Cognitive Heterogeneity of Math Difficulties: A Bottom-up Classification Approach
Larissa de Souza Salvador
Department of Psychology, Graduate Program in Children’s and Adolescents Health, Federal University of Minas Gerais (UFMG), Belo Horizonte, Brazil
Department of Basic Psychological Processes, Institute of Psychology, University of Brasília, (UnB), Brasília, Brazil
Department of Neuropsychology, Institute of Psychology, Karl-Franzens University of Graz, Graz, Austria
Vitor Geraldi Haase
Department of Psychology, Graduate Program in Children’s and Adolescents Health, Graduate Program in Psychology: Cognition and Behavior, Graduate Program in Neuroscience, Federal University of Minas Gerais (UFMG), Belo Horizonte, Brazil; National Institute of Science and Technology on Cognition, Behavior and Teaching (INCT-ECCE), Belo Horizonte, Brazil
Math learning difficulties (MD) correspond to math achievement below the 25th percentile and are cognitively heterogeneous.
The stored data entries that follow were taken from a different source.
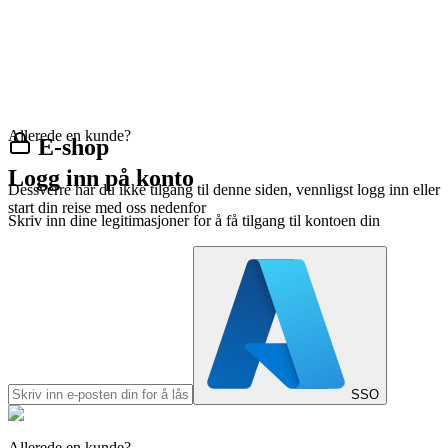
Allerede en kunde?
E-shop
Logg inn på konto
Dessverre har du ikke tilgang til denne siden, vennligst logg inn eller
start din reise med oss nedenfor
Skriv inn dine legitimasjoner for å få tilgang til kontoen din
SSO
Allerede en kunde?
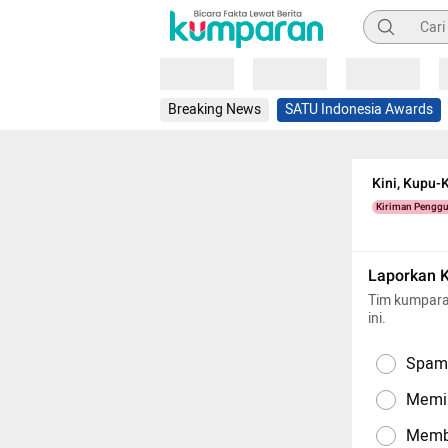
Pencarian
Loading
Loading
Loading
Breaking News
SATU Indonesia Awards
Kini, Kupu-
Kiriman Pengg
Laporkan 
Tim kumpara
ini.
Spam,
Memil
Memba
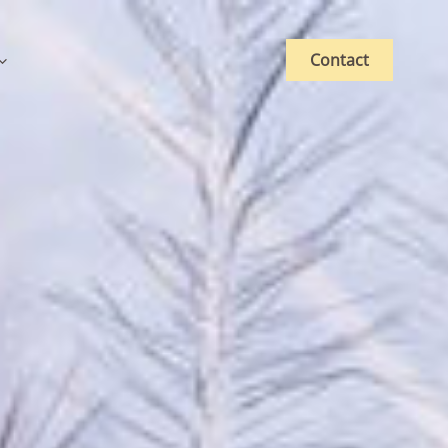
Contact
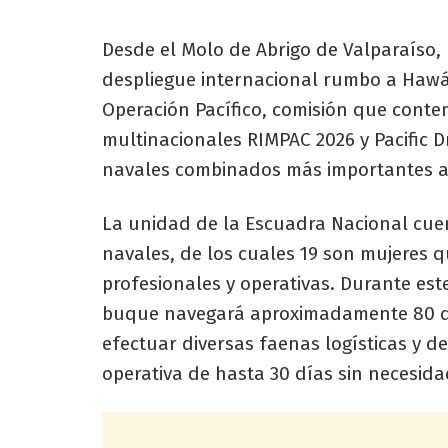
Desde el Molo de Abrigo de Valparaíso, 
despliegue internacional rumbo a Hawái
Operación Pacífico, comisión que contemp
multinacionales RIMPAC 2026 y Pacific 
navales combinados más importantes a 
La unidad de la Escuadra Nacional cue
navales, de los cuales 19 son mujeres 
profesionales y operativas. Durante est
buque navegará aproximadamente 80 día
efectuar diversas faenas logísticas y
operativa de hasta 30 días sin necesida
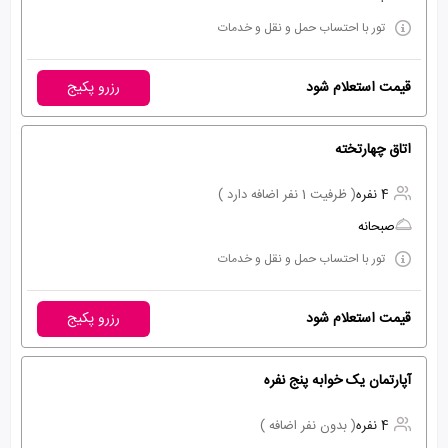
تور با احتساب حمل و نقل و خدمات
قیمت استعلام شود
رزرو پکیج
اتاق چهارتخته
4 نفره
( ظرفیت 1 نفر اضافه دارد )
صبحانه
تور با احتساب حمل و نقل و خدمات
قیمت استعلام شود
رزرو پکیج
آپارتمان یک خوابه پنج نفره
4 نفره
( بدون نفر اضافه )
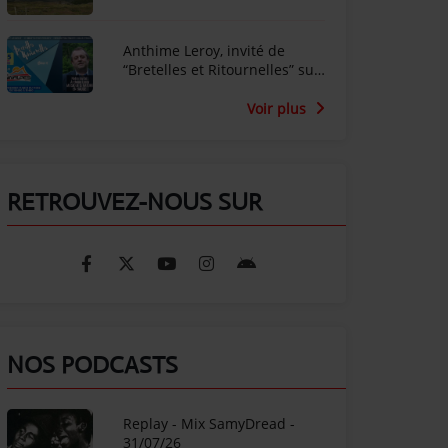
Anthime Leroy, invité de
“Bretelles et Ritournelles” sur
Radio SunAlpes
Voir plus
RETROUVEZ-NOUS SUR
NOS PODCASTS
Replay - Mix SamyDread -
31/07/26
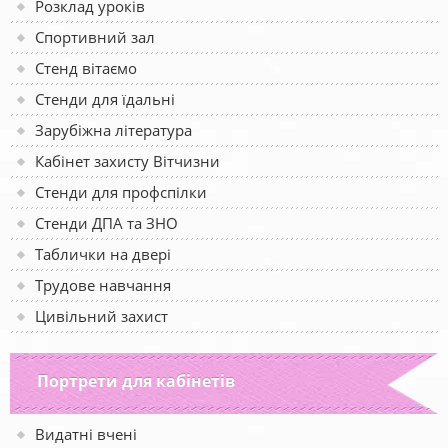
Розклад уроків
Спортивний зал
Стенд вітаємо
Стенди для їдальні
Зарубіжна література
Кабінет захисту Вітчизни
Стенди для профспілки
Стенди ДПА та ЗНО
Таблички на двері
Трудове навчання
Цивільний захист
Портрети для кабінетів
Видатні вчені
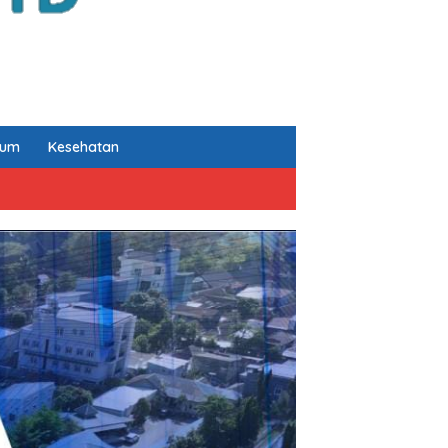
kum
Kesehatan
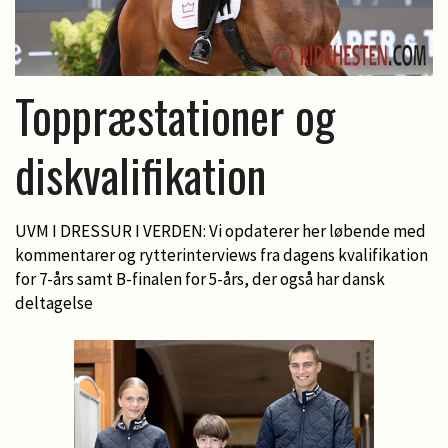
Toppræstationer og
diskvalifikation
UVM I DRESSUR I VERDEN: Vi opdaterer her løbende med
kommentarer og rytterinterviews fra dagens kvalifikation
for 7-års samt B-finalen for 5-års, der også har dansk
deltagelse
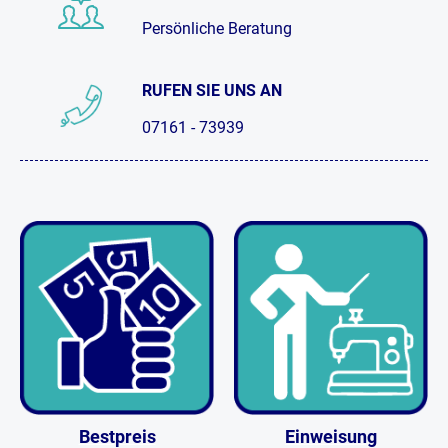
Persönliche Beratung
RUFEN SIE UNS AN
07161 - 73939
Bestpreis
Einweisung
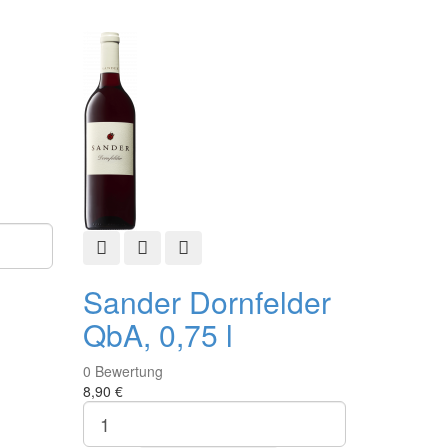
fügen
ste hinzufügen
Schnellansicht
Zur Wunschliste hinzufügen
Zur Vergleichsliste hinzufügen
Sander Dornfelder
QbA, 0,75 l
0
Bewertung
8,90 €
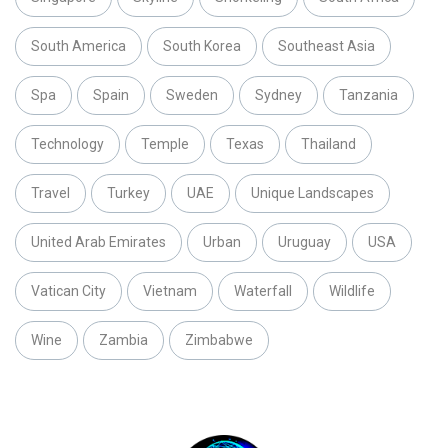
South America
South Korea
Southeast Asia
Spa
Spain
Sweden
Sydney
Tanzania
Technology
Temple
Texas
Thailand
Travel
Turkey
UAE
Unique Landscapes
United Arab Emirates
Urban
Uruguay
USA
Vatican City
Vietnam
Waterfall
Wildlife
Wine
Zambia
Zimbabwe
It is not known precisely how cognitive mechanisms underlie distinct subtypes of MD. A bottom-up, cluster-analytic strategy, based on visuoconstructional, visuospatial and phonological working memory, and non-symbolic and symbolic magnitude processing accuracy, was used to form subgroups of children from 3rd to 5th grades according to their math achievement. All children had nonverbal intelligence above the 20th percentile and presented a broad spectrum of variation in math ability. External validity of subgroups was examined considering intelligence and math achievement. Groups did not differ in age. Two groups with a high incidence of MD were associated, respectively, with low visuospatial/visuoconstructional and low magnitude processing accuracy. One group with average cognitive performance also presented above average intelligence and a small incidence of MD. A fourth group with high cognitive performance presented high math performance and high intelligence. Phonological working memory was associated with high but not with low math achievement. MD may be related to complex patterns of associations and dissociations between intelligence and specific cognitive abilities in distinct subgroups. Consistency and stability of these subgroups must be further characterized. However, a bottom-up classification strategy contributes to reducing the cognitive complexity of MD.